If Irom Sharmila is Manipur's 'Iron Lady', Khundrakpam Pradip Kumar Singh is its Mr India. This heart-warming and National Award-winning documentary by Haobam Paban Kumar tells the story of Singh, who despite being infected by HIV became a bodybuilding champion and won the Mr Manipur title in 2007, and the following year, the runners-up in India. He was reportedly a drug abuser and got infected after sharing syringes with other individuals. After he was diagnosed with the infection in 2000, he took to bodybuilding, defying doctors' and relatives' warnings about how his body would not be able to undergo the rigours of bodybuilding.

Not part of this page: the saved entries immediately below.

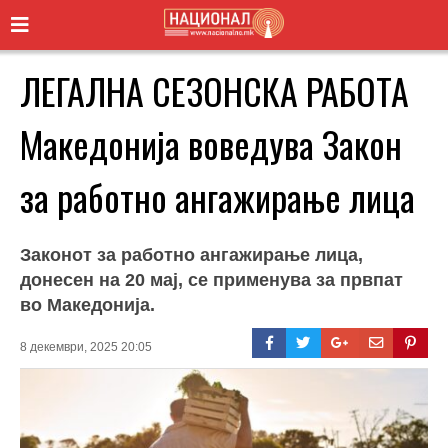
ЛЕГАЛНА СЕЗОНСКА РАБОТА
Македонија воведува Закон
за работно ангажирање лица
Законот за работно ангажирање лица,
донесен на 20 мај, се применува за првпат
во Македонија.
8 декември, 2025 20:05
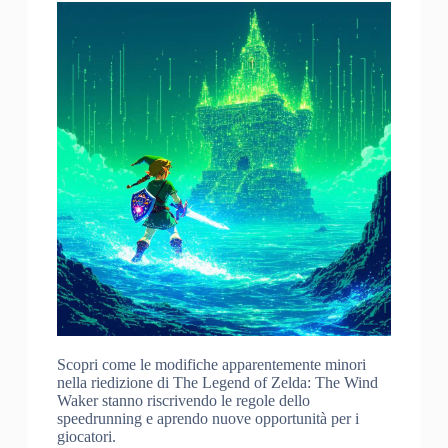
Scopri come le modifiche apparentemente minori
nella riedizione di The Legend of Zelda: The Wind
Waker stanno riscrivendo le regole dello
speedrunning e aprendo nuove opportunità per i
giocatori.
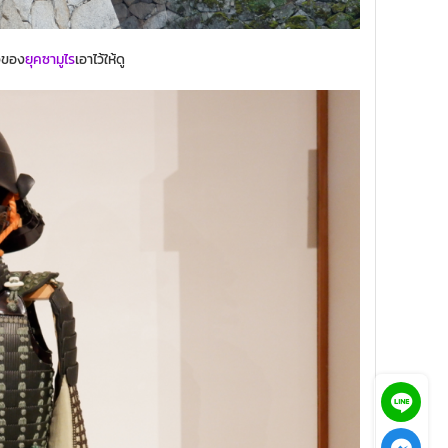
จของ
ยุคซามูไร
เอาไว้ให้ดู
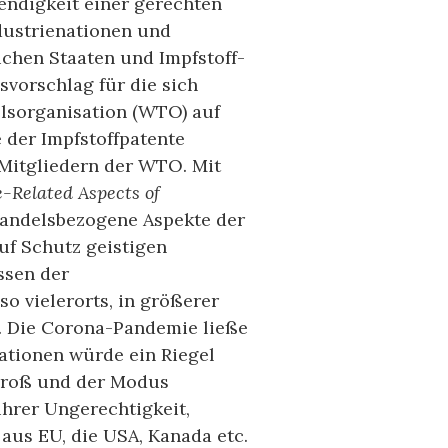
ndigkeit einer gerechten
ndustrienationen und
ichen Staaten und Impfstoff-
svorschlag für die sich
elsorganisation (WTO) auf
 der Impfstoffpatente
 Mitgliedern der WTO. Mit
-Related Aspects of
andelsbezogene Aspekte der
uf Schutz geistigen
ssen der
so vielerorts, in größerer
n. Die Corona-Pandemie ließe
ationen würde ein Riegel
groß und der Modus
 ihrer Ungerechtigkeit,
aus EU, die USA, Kanada etc.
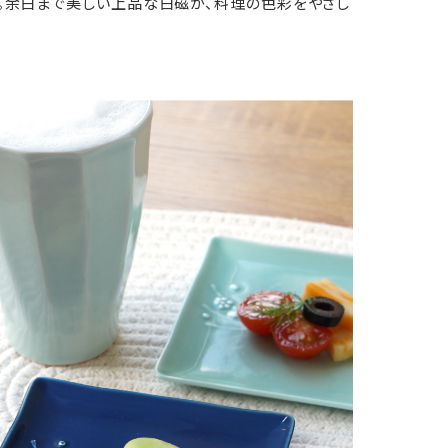
。余白まで美しい上品な白磁が、料理の色彩をやさし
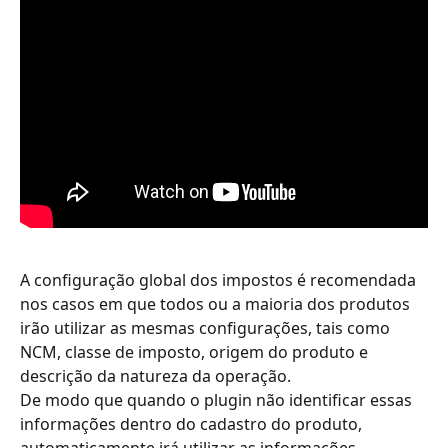
A configuração global dos impostos é recomendada 
nos casos em que todos ou a maioria dos produtos 
irão utilizar as mesmas configurações, tais como 
NCM, classe de imposto, origem do produto e 
descrição da natureza da operação.
De modo que quando o plugin não identificar essas 
informações dentro do cadastro do produto, 
automaticamente irá utilizar as informações 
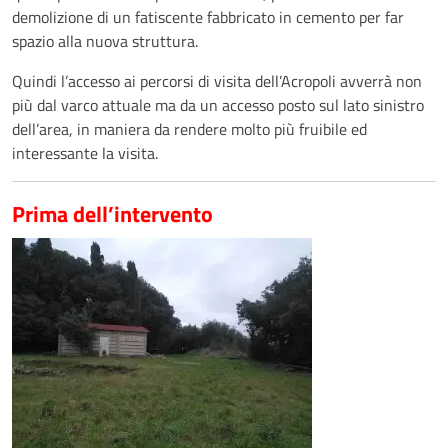
demolizione di un fatiscente fabbricato in cemento per far
spazio alla nuova struttura.
Quindi l’accesso ai percorsi di visita dell’Acropoli avverrà non
più dal varco attuale ma da un accesso posto sul lato sinistro
dell’area, in maniera da rendere molto più fruibile ed
interessante la visita.
Prima dell’intervento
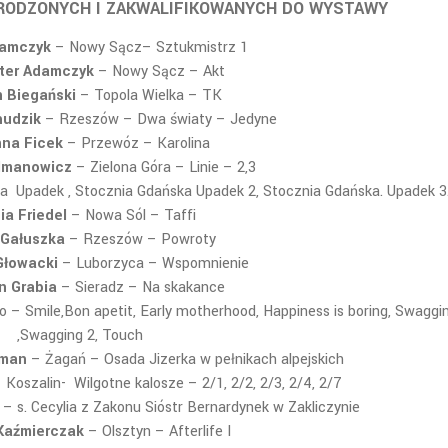
GRODZONYCH I ZAKWALIFIKOWANYCH DO WYSTAWY
amczyk
– Nowy Sącz
– Sztukmistrz 1
ter Adamczyk
– Nowy Sącz
– Akt
 Biegański
– Topola Wielka
– TK
udzik
– Rzeszów
– Dwa światy – Jedyne
na Ficek
– Przewóz
– Karolina
ilmanowicz
– Zielona Góra
– Linie – 2,3
a Upadek , Stocznia Gdańska Upadek 2, Stocznia Gdańska. Upadek 3
ia Friedel
– Nowa Sól
– Taffi
 Gałuszka
– Rzeszów
– Powroty
Głowacki
– Luborzyca
– Wspomnienie
n Grabia
– Sieradz –
Na skakance
no
– Smile,Bon apetit, Early motherhood, Happiness is boring, Swaggi
,Swagging 2, Touch
rman
– Żagań
– Osada Jizerka w pełnikach alpejskich
 Koszalin-
Wilgotne kalosze – 2/1, 2/2, 2/3, 2/4, 2/7
o
– s. Cecylia z Zakonu Sióstr Bernardynek w Zakliczynie
Kaźmierczak
– Olsztyn
– Afterlife I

At: 11 am, Feb 8, Godrej Theatre

An animated journey to Nagaland



In Aditi Chitre's animated film Journey to Nagaland, the ghost of a woman in a red shawl haunts a girl from Mumbai. Through a dream state and guided by a ubiquitous eagle that turns out to be the carrier of the woman's spirit, she travels to Nagaland, where the mystery of the apparition is solved. Woven into the fiction are some Ao Naga folk songs, practices and beliefs, which have continued even after the tribe adopted Christianity. Chitre reportedly spent two and a half years to complete this film.